Koda Farms is the oldest family-owned and operated rice farm and mill in California. It was founded in the 1920s by Robin’s grandfather, Keisaburo, a Japanese immigrant whose farming acumen and pioneering growing techniques—including sowing seeds by air— earned him the moniker of “Rice King.” When the bombing of Pearl Harbor led to the internment of Japanese Americans during World War II, Keisaburo and his family were sent to a camp in Colorado and were forced to relinquish management of the farm to strangers. When the Kodas returned in 1945, everything had been sold off. Undeterred, Keisaburo’s sons slowly began buying up land and rebuilding the business just a quarter-mile from the original homestead. They became the first commercial growers of sweet rice in California—a sticky rice best known for its use in the Japanese rice cakes called mochi—and cultivated a new breed of medium-grain rice, Kokuho Rose, uniquely suited to their corner of the world.
Koda graduated from Pomona College with a bachelor’s degree in fine arts, then earned an MFA from the Art Institute of Chicago. She had a fellowship to make sculptures and other 3D artwork, spent time in Los Angeles and France, and considered trying to make a living as an artist, but she couldn’t stay away from the family farm. “I felt the draw of the land,” she says. Koda and her brother took over the business in the late 1990s. Living once again on the farm, she is the face of the business, sharing its story in countless interviews and making the trek to Santa Monica once a month to sell their rice at farmers markets.
Koda’s father helped run the farm; her mother was a teacher. The family valued education, but opportunities were slim in the Central Valley. One summer, Koda attended camp at Santa Catalina and “realized how much I was missing an education.” She asked if she could enroll at Catalina during the school year and came on board as a junior. Knowing it was a financial stress on her parents to send her to Catalina, Koda focused on her studies. “I was committed to making honor roll; that would be a way for me to acknowledge how grateful I was,” she says. Catalina was a challenging but eye-opening experience. “I learned that women didn’t always have to compete with men on the superficial values present and reinforced in everyday culture. You had the freedom to be yourself, and all you had to do was apply yourself academically. It was an extremely supportive environment that let you explore your true values.”
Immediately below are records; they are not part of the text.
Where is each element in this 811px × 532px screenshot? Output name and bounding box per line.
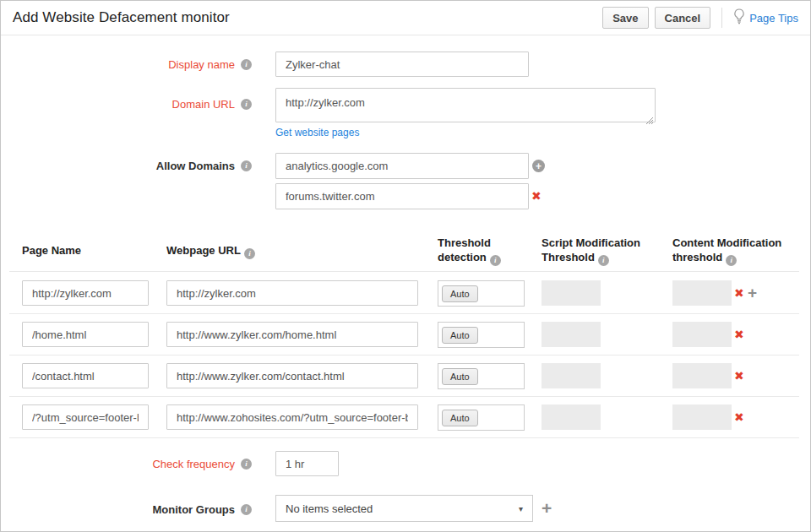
row-divider	[9, 437, 799, 438]
threshold-detection-field[interactable]: Auto	[438, 280, 525, 307]
header-actions: Save Cancel Page Tips	[602, 7, 798, 29]
webpage-url-input[interactable]	[166, 322, 418, 347]
table-row: Auto ✖	[1, 404, 811, 431]
content-threshold-field-disabled	[672, 404, 732, 430]
column-header-script-modification: Script Modification Thresholdi	[542, 236, 650, 266]
table-row: Auto ✖	[1, 322, 811, 348]
delete-row-icon[interactable]: ✖	[734, 287, 744, 299]
add-row-icon[interactable]: +	[748, 285, 757, 301]
script-threshold-field-disabled	[542, 280, 601, 306]
table-row: Auto ✖	[1, 363, 811, 389]
allow-domain-input[interactable]	[275, 183, 529, 209]
display-name-label: Display name i	[1, 57, 252, 71]
script-threshold-field-disabled	[542, 363, 601, 388]
check-frequency-label-text: Check frequency	[152, 458, 235, 470]
info-icon[interactable]: i	[241, 59, 252, 70]
column-header-threshold-detection: Threshold detectioni	[438, 236, 515, 266]
delete-row-icon[interactable]: ✖	[734, 328, 744, 340]
column-header-content-modification: Content Modification thresholdi	[672, 236, 784, 266]
page-name-input[interactable]	[22, 363, 149, 388]
check-frequency-label: Check frequency i	[1, 457, 252, 470]
add-monitor-group-icon[interactable]: +	[542, 499, 552, 517]
column-header-page-name: Page Name	[22, 243, 81, 258]
content-threshold-field-disabled	[672, 280, 732, 306]
threshold-detection-field[interactable]: Auto	[438, 404, 525, 431]
webpage-url-input[interactable]	[166, 404, 418, 430]
script-threshold-field-disabled	[542, 404, 601, 430]
delete-row-icon[interactable]: ✖	[734, 370, 744, 382]
threshold-detection-field[interactable]: Auto	[438, 322, 525, 348]
monitor-groups-label-text: Monitor Groups	[153, 503, 236, 516]
auto-chip[interactable]: Auto	[442, 410, 478, 426]
row-divider	[9, 271, 799, 272]
webpage-url-input[interactable]	[166, 280, 418, 306]
table-row: Auto ✖ +	[1, 280, 811, 307]
column-header-webpage-url: Webpage URLi	[166, 243, 255, 259]
allow-domains-label: Allow Domains i	[1, 159, 252, 172]
row-divider	[9, 355, 799, 356]
info-icon[interactable]: i	[244, 248, 255, 259]
info-icon[interactable]: i	[241, 99, 252, 110]
header-divider	[721, 8, 722, 28]
page-title: Add Website Defacement monitor	[13, 9, 230, 26]
info-icon[interactable]: i	[726, 255, 737, 266]
webpage-url-input[interactable]	[166, 363, 418, 388]
add-domain-icon[interactable]: +	[532, 160, 545, 172]
auto-chip[interactable]: Auto	[442, 327, 478, 344]
domain-url-textarea[interactable]	[275, 88, 656, 122]
cancel-button[interactable]: Cancel	[655, 7, 711, 29]
page-name-input[interactable]	[22, 280, 149, 306]
page-name-input[interactable]	[22, 322, 149, 347]
monitor-groups-selected-value: No items selected	[286, 502, 373, 515]
threshold-detection-field[interactable]: Auto	[438, 363, 525, 389]
check-frequency-input[interactable]	[275, 451, 339, 476]
row-divider	[9, 313, 799, 314]
info-icon[interactable]: i	[241, 459, 252, 470]
get-website-pages-link[interactable]: Get website pages	[275, 127, 359, 138]
page-tips-label: Page Tips	[749, 12, 798, 24]
info-icon[interactable]: i	[241, 160, 252, 171]
allow-domain-input[interactable]	[275, 153, 529, 179]
monitor-groups-dropdown[interactable]: No items selected ▾	[275, 495, 533, 522]
lightbulb-icon	[733, 8, 745, 28]
row-divider	[9, 396, 799, 397]
display-name-input[interactable]	[275, 52, 529, 77]
content-threshold-field-disabled	[672, 322, 732, 347]
allow-domains-label-text: Allow Domains	[156, 160, 235, 172]
domain-url-label-text: Domain URL	[172, 98, 235, 111]
page-name-input[interactable]	[22, 404, 149, 430]
chevron-down-icon: ▾	[519, 504, 523, 513]
auto-chip[interactable]: Auto	[442, 285, 478, 302]
info-icon[interactable]: i	[241, 504, 252, 515]
add-website-defacement-monitor-page: Add Website Defacement monitor Save Canc…	[0, 0, 811, 532]
info-icon[interactable]: i	[490, 255, 501, 266]
header-bar: Add Website Defacement monitor Save Canc…	[1, 1, 810, 35]
page-tips-button[interactable]: Page Tips	[733, 8, 798, 28]
script-threshold-field-disabled	[542, 322, 601, 347]
content-threshold-field-disabled	[672, 363, 732, 388]
save-button[interactable]: Save	[602, 7, 648, 29]
delete-domain-icon[interactable]: ✖	[531, 190, 542, 202]
delete-row-icon[interactable]: ✖	[734, 411, 744, 423]
auto-chip[interactable]: Auto	[442, 368, 478, 385]
monitor-groups-label: Monitor Groups i	[1, 502, 252, 516]
domain-url-label: Domain URL i	[1, 97, 252, 111]
display-name-label-text: Display name	[168, 58, 235, 71]
info-icon[interactable]: i	[598, 255, 609, 266]
resize-handle-icon[interactable]	[645, 113, 654, 122]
Koda said the farmers markets allow her to demonstrate how their rice differs from the majority of rice grown in California. “Unfortunately, a lot of rice has turned into a bland carbohydrate used as a vehicle for other ingredients. That’s not the focus of Japanese rice, which has so much significance in the culture and is appreciated on its own individual merit.” The heirloom variety of rice from Koda Farms, Kokuho Rose, is emblematic of this emphasis on quality. Growing this variety is truly a labor of love: It takes three years just to produce the seed, and the slow-maturing crop yields about a third less than contemporary grains. The result is rice that Koda describes as having a “slightly more floral bouquet.” Sold mainly in specialty stores, the rice is especially popular among Japanese Americans and is coveted by celebrity chefs and sushi aficionados.
Although Koda and her brother have made changes to the farm, including converting several hundred acres to organic production, the business continues to follow the model established by their grandfather almost a century ago. Koda sums it up: “As a small farm, we definitely feel the competition. But we’re trying to maintain our identity, our unique character. . . . This is about heritage and history.”